When a crime has been committed, and the person accused thereof knows he is accused and then flees or conceals himself, such conduct is evidence of consciousness of guilt and, in connection with other proof, may be the basis from which guilt may be inferred.[1]
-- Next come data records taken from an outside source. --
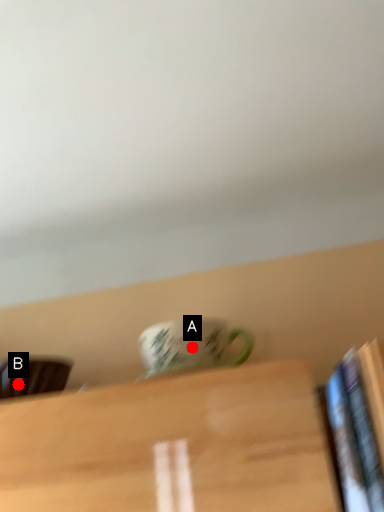 Question: Two points are circled on the image, labeled by A and B beside each circle. Which point appears closest to the camera in this image?

Choices:
 (A) A is closer
 (B) B is closer

Answer: (A) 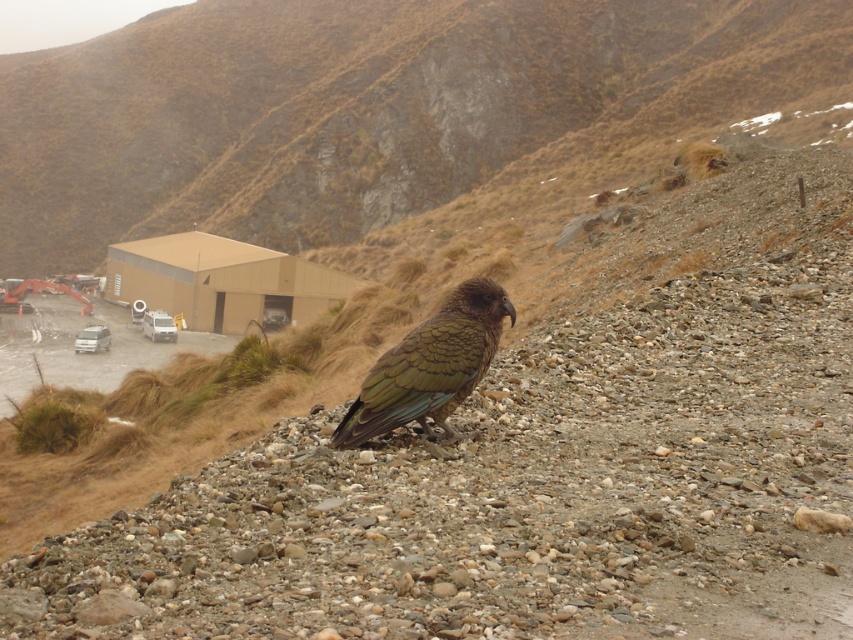 You are planning to build a small garden on the brown grassy hillside at upper center and the green feathered bird at center. Which location would require more soil to cover the existing ground for the garden?

The brown grassy hillside at upper center requires more soil because it is much taller than the green feathered bird at center, meaning the existing ground there is higher and thus needs more soil to level or cover.

You are standing at the point marked as point [364,108] in the rugged mountainous landscape. What type of terrain are you currently standing on?

The point [364,108] is on a brown grassy hillside at upper center, so you are standing on a grassy hillside terrain. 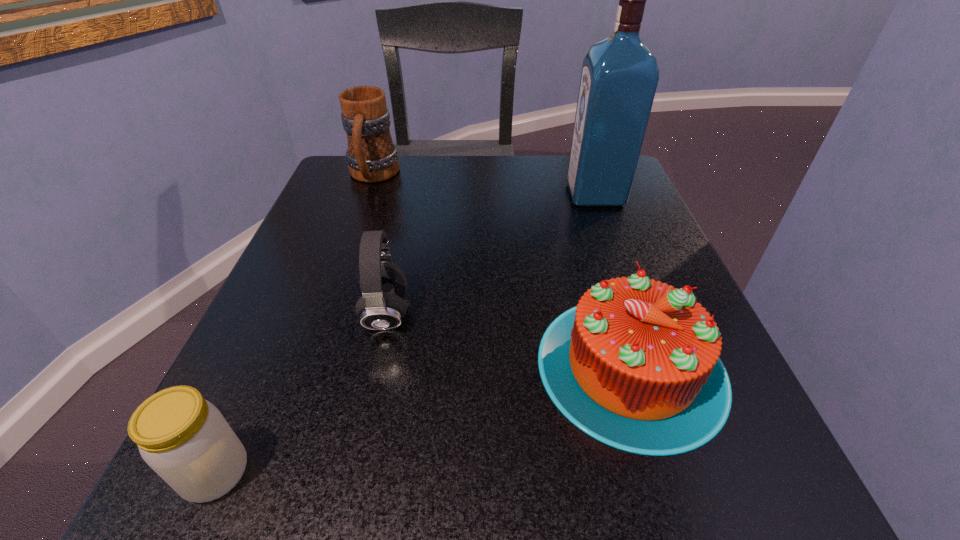 You are a GUI agent. You are given a task and a screenshot of the screen. Output one action in this format:
    pyautogui.click(x=<x>, y=<y>)
    Task: Click on the free spot that satisfies the following two spatial constraints: 1. on the side of the cake with the handle; 2. on the right side of the second tallest object
    Image resolution: width=960 pixels, height=540 pixels.
    Given the screenshot: What is the action you would take?
    304,366

The height and width of the screenshot is (540, 960). I want to click on vacant space that satisfies the following two spatial constraints: 1. on the ear cups of the third object from left to right; 2. on the right side of the cake, so click(x=374, y=366).

The width and height of the screenshot is (960, 540). What are the coordinates of `free space in the image that satisfies the following two spatial constraints: 1. on the flat label side of the tallest object; 2. on the front side of the cake` in the screenshot? It's located at (658, 366). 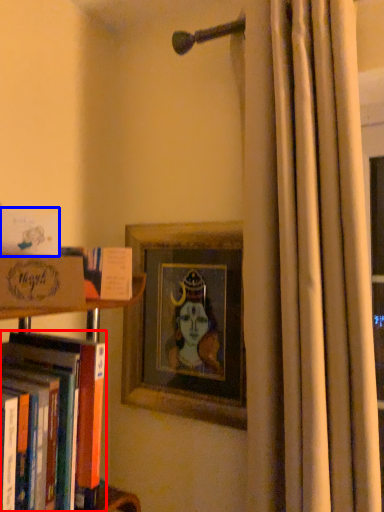 Question: Among these objects, which one is nearest to the camera, book (highlighted by a red box) or book (highlighted by a blue box)?

Choices:
 (A) book
 (B) book

Answer: (A) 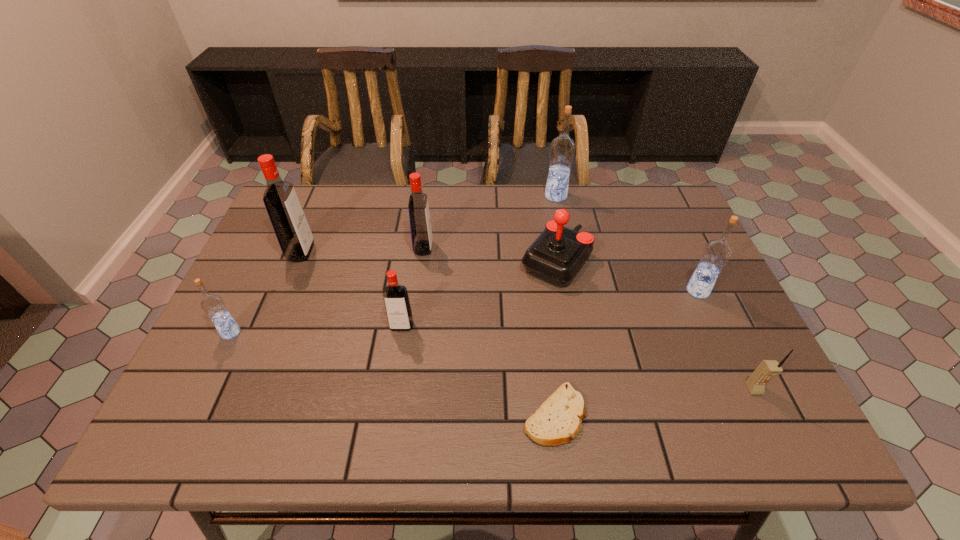 Where is `the smallest blue vodka`? This screenshot has height=540, width=960. the smallest blue vodka is located at coordinates (213, 305).

Image resolution: width=960 pixels, height=540 pixels. Identify the location of the second shortest object. (766, 369).

I want to click on the shortest object, so click(x=558, y=420).

The image size is (960, 540). I want to click on blank area located on the right of the second vodka from right to left, so click(623, 196).

Locate an element on the screen. free space located 0.150m on the front and back of the leftmost red vodka is located at coordinates (366, 252).

The image size is (960, 540). Identify the location of vacant region located on the front and back of the second smallest red vodka. (573, 248).

Where is `vacant space located on the front of the second smallest blue vodka`? This screenshot has width=960, height=540. vacant space located on the front of the second smallest blue vodka is located at coordinates (761, 428).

The fact that the defendant Agostino was using the telephone when the officers were ascending the stairs and that he dropped the phone and ran to the rear room and locked himself in the room, thereby making it necessary for the officers to kick in the door in order to apprehend him, is a strong circumstance in this *338 case. If the defendant were present merely to collect a debt, would he have thus endeavored to conceal himself? What would he have had to hide? In none of the cases cited by appellant did the defendant flee and hide himself when the officers were endeavoring to apprehend him. The fact that he had been seen leaving the premises every day from the 28th of October down to the day of the raid on November 7, excepting Sunday and Election Day, is of considerable importance. The fact that on the day before, November 6, he entered the premises at 4:17 P.M. and did not leave until 5:16 is an important circumstance. Why would a man remain in the premises for a whole hour if he came merely to collect a small sum of money on account of a debt? The fact that he had a large sum of money on his person in itself would not be sufficient but the large sum and its distribution in his various pockets is of some significance when considered with all the other facts. The fact that he had the hit number of the day on a piece of paper in his pocket is of some significance. It is also a well known fact that when two or more are indicted in a gambling transaction, one will often plead guilty and endeavor to exculpate the others. In common parlance, this is what is known as "taking the rap" for another.
The defendant is not entitled to a new trial in this case.
The order is affirmed and the defendant is directed to appear in the court below at such time as he may be there called, and it is ordered that he be by that court committed until he has complied with the sentence, or any part of it, which had not been performed at the time the appeal was made a supersedeas.
NOTES
[1] Com. v. Libonati, 346 Pa. 504, 508, 31 A.2d 95; Com. v. Holt, 350 Pa. 375, 387, 39 A.2d 372; Com. v. Bausewine, 354 Pa. 35, 41, 46 A.2d 491; Com. v. New, 354 Pa. 188, 194, 47 A.2d 450; Com. v. Wentzel, 360 Pa. 137, 143, 61 A.2d 309; Com. v. Linkowski, 363 Pa. 420, 423, 70 A.2d 278; Com. v. Carey, 368 Pa. 157, 163, 82 A.2d 240; Com. v. Marino, 142 Pa. Super. 327, 333, 16 A.2d 314; Com. v. Meyers, 154 Pa. Super. 8, 11, 34 A.2d 916; Com. v. De Petro, 154 Pa. Super. 535, 543, 36 A.2d 513; Com. v. Prezioso, 157 Pa. Super. 80, 86, 41 A.2d 350; Com. v. Wojdakowski, 161 Pa. Super. 250, 257, 53 A.2d 851; Com. v. Margie, 165 Pa. Super. 84, 88, 89, 68 A.2d 194; Com. v. Grosso, 169 Pa. Super. 606, 610, 84 A.2d 239.
[1] Com. v. McMahon, 145 Pa. 413, 22 A. 971; Com. v. Boschino, 176 Pa. 103, 115, 34 A. 964; Com. v. Luccitti, 295 Pa. 190, 198, 145 A. 85; Com. v. Del Giorno, 303 Pa. 509, 518, 154 A. 786; Com. v. Grazziani, 86 Pa. Super. 571, 574; Com. v. Myers, 131 Pa. Super. 258, 265, 200 A. 143; Com. v. Liebowitz, 143 Pa. Super. 75, 83, 17 A.2d 719; Com. v. Fusci, 153 Pa. Super. 617, 620, 35 A.2d 93.